### PROBLEM REQUIREMENTS
Among the entries below, find how many lines carry the word "longer" and state only that figure.

===== WORKING DATA =====

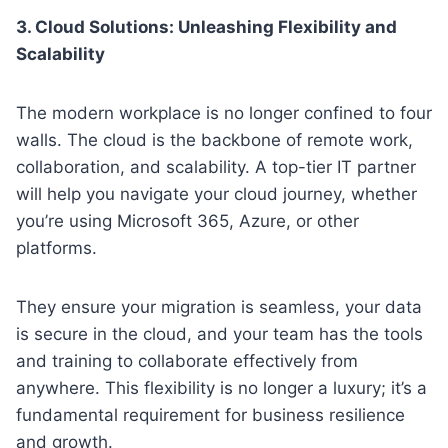
3. Cloud Solutions: Unleashing Flexibility and
Scalability
The modern workplace is no longer confined to four
walls. The cloud is the backbone of remote work,
collaboration, and scalability. A top-tier IT partner
will help you navigate your cloud journey, whether
you’re using Microsoft 365, Azure, or other
platforms.
They ensure your migration is seamless, your data
is secure in the cloud, and your team has the tools
and training to collaborate effectively from
anywhere. This flexibility is no longer a luxury; it’s a
fundamental requirement for business resilience
and growth.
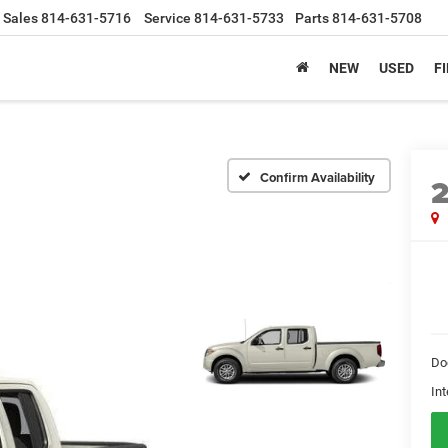
Sales
814-631-5716
Service
814-631-5733
Parts
814-631-5708
NEW
USED
F
Confirm Availability
Do
Int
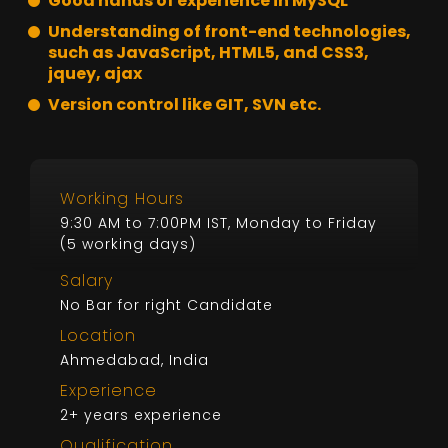
Good hands of experience in MySQL
Understanding of front-end technologies,
such as JavaScript, HTML5, and CSS3,
jquey, ajax
Version control like GIT, SVN etc.
Working Hours
9:30 AM to 7:00PM IST, Monday to Friday
(5 working days)
Salary
No Bar for right Candidate
Location
Ahmedabad, India
Experience
2+ years experience
Qualification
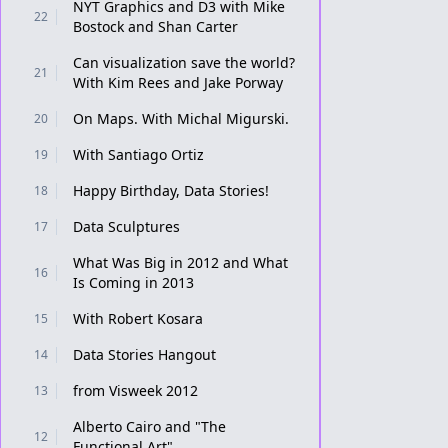
NYT Graphics and D3 with Mike
22
Bostock and Shan Carter
Can visualization save the world?
21
With Kim Rees and Jake Porway
On Maps. With Michal Migurski.
20
With Santiago Ortiz
19
Happy Birthday, Data Stories!
18
Data Sculptures
17
What Was Big in 2012 and What
16
Is Coming in 2013
With Robert Kosara
15
Data Stories Hangout
14
from Visweek 2012
13
Alberto Cairo and "The
12
Functional Art"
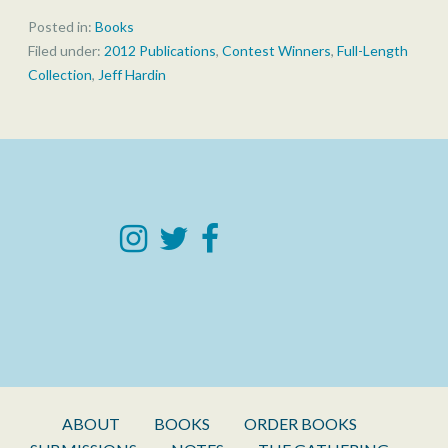
Posted in:
Books
Filed under:
2012 Publications
,
Contest Winners
,
Full-Length
Collection
,
Jeff Hardin
ABOUT
BOOKS
ORDER BOOKS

=====

### ANSWER SPACE
2